In a recent letter to Customs Commissioner John Phillip Sevilla, CCBI president Joseph Tabirara noted that the voluntary application of the LPS on box shipments would solve the “legal issue” that would arise from the impending issuance of a Customs Administrative Order (CAO) that, in its draft objective, said would “further implement Administrative Order AO 234A”.
CCBI noted a “CAO may not amend an AO”. It explained that amending AO 234A to cover containerized shipments in turn effectively amends Section 1401 of the TCCP.
The chamber pointed out that Republic Act 7650 (An Act Repealing Section 1404 And Amending Sections 1401 And 1403 Of The Tariff And Customs Code Of The Philippines, As Amended, Relative To The Physical Examination Of Imported Articles) “was passed when the Comprehensive Import Supervision Scheme (CISS) was in force”. At that time it was government “paying for the services of the surveyor doing the pre-shipment inspection.”

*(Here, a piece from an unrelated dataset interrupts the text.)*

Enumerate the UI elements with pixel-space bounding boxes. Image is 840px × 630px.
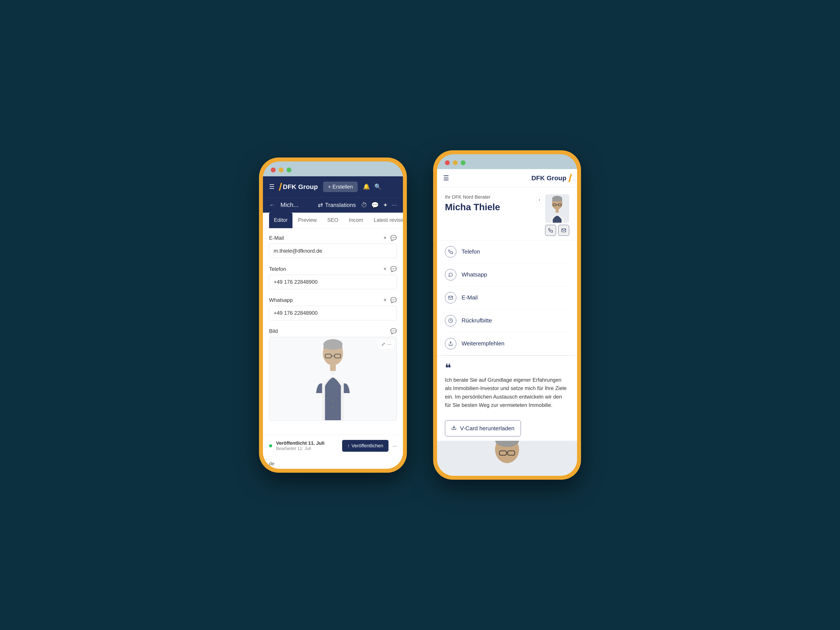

The draft CAO’s provision requiring exporters to pay the LPS will run “contrary to internationally and judicially accepted International Commercial Terms (INCOTERMS) 2010,” according to CCBI.
Save for Delivered Duty Paid, all buyers’ obligations under INCOTERMS 2010 provide that “the buyer must pay for the cost of any mandatory pre-shipment inspection, except when such inspection is mandated by the authorities of the country of export”, the Chamber pointed out.
The additional cost will be passed on to the ultimate buyer – Filipino consumers, it added.